▸ THE TASK
Write out the entries below exactly as they stand. Skip every image.

▸ TASK DATA
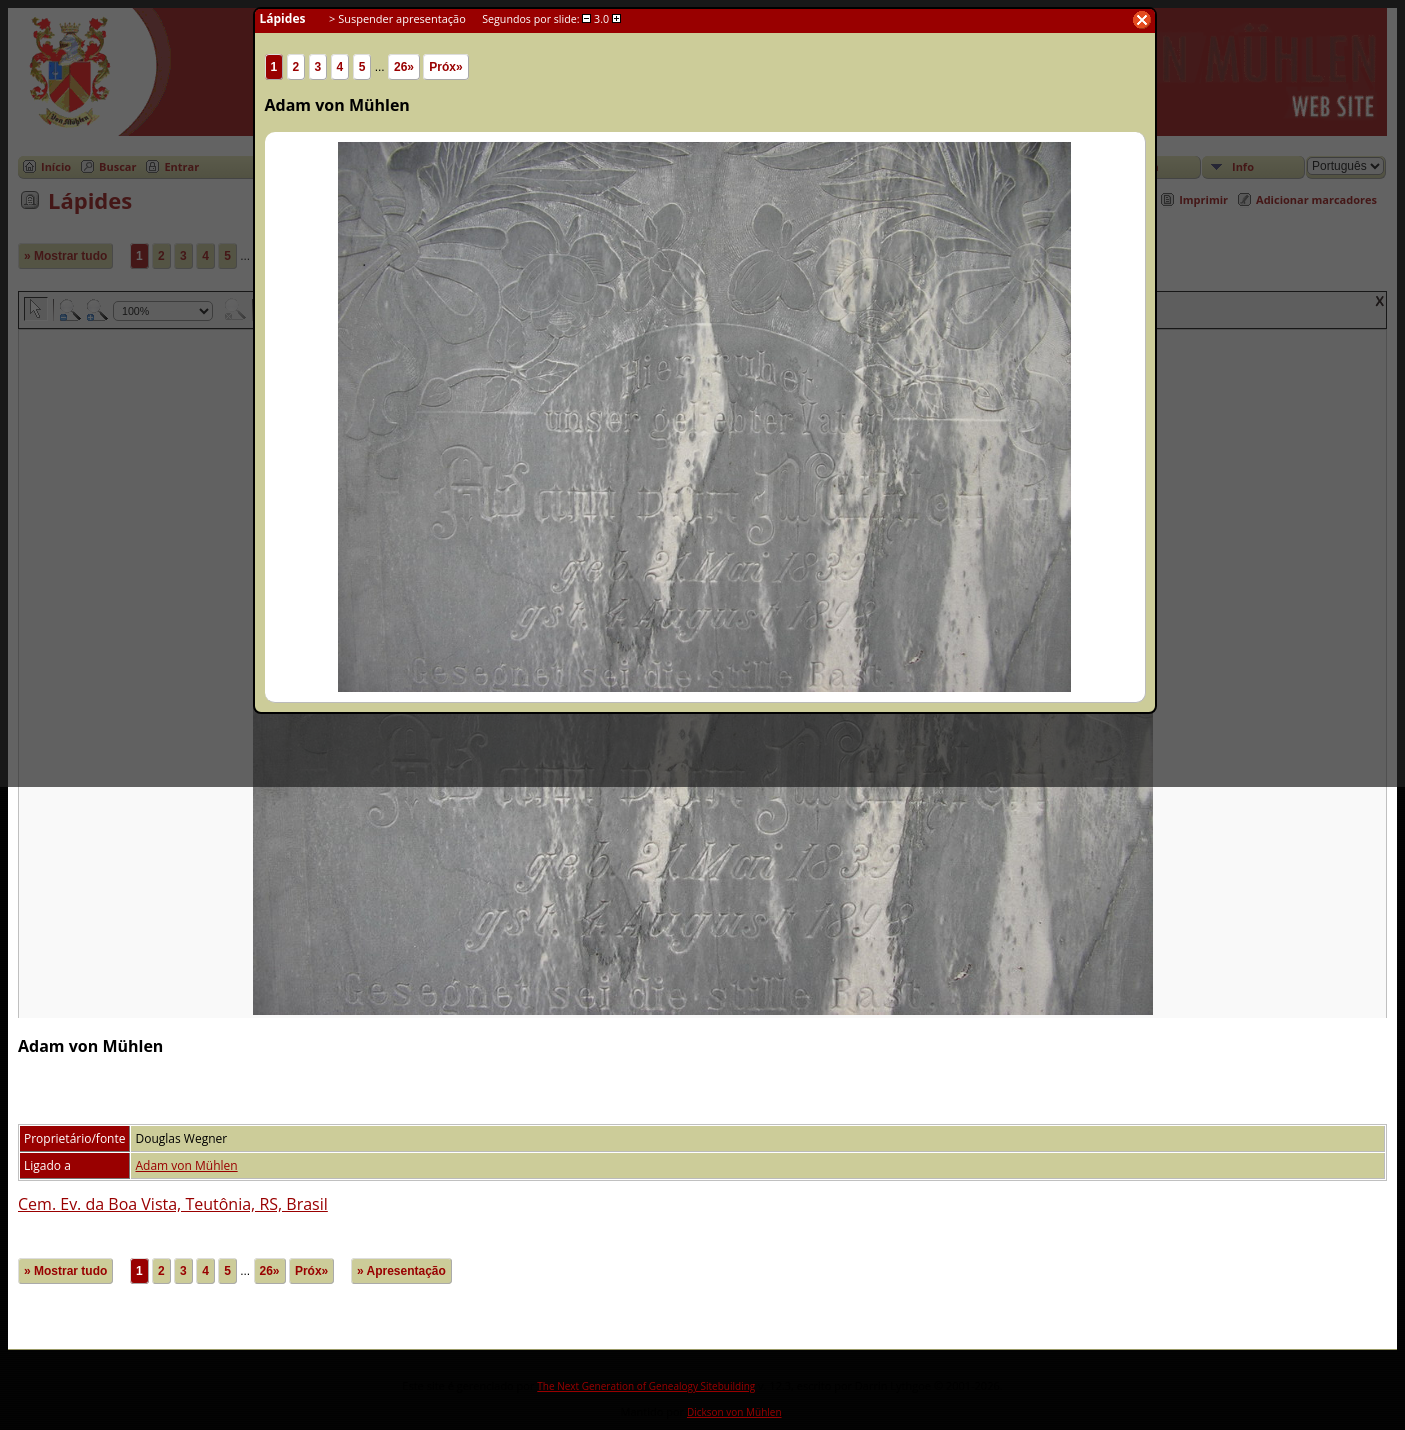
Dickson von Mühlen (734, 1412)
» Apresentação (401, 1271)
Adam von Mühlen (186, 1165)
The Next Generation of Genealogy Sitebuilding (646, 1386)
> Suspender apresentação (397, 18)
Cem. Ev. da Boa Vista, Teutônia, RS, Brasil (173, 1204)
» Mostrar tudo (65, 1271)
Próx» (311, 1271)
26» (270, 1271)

▸ EXERCISE SOLUTION
Dickson von Mühlen (734, 1412)
» Apresentação (401, 1271)
Adam von Mühlen (186, 1165)
The Next Generation of Genealogy Sitebuilding (646, 1386)
> Suspender apresentação (397, 18)
Cem. Ev. da Boa Vista, Teutônia, RS, Brasil (173, 1204)
» Mostrar tudo (65, 1271)
Próx» (311, 1271)
26» (270, 1271)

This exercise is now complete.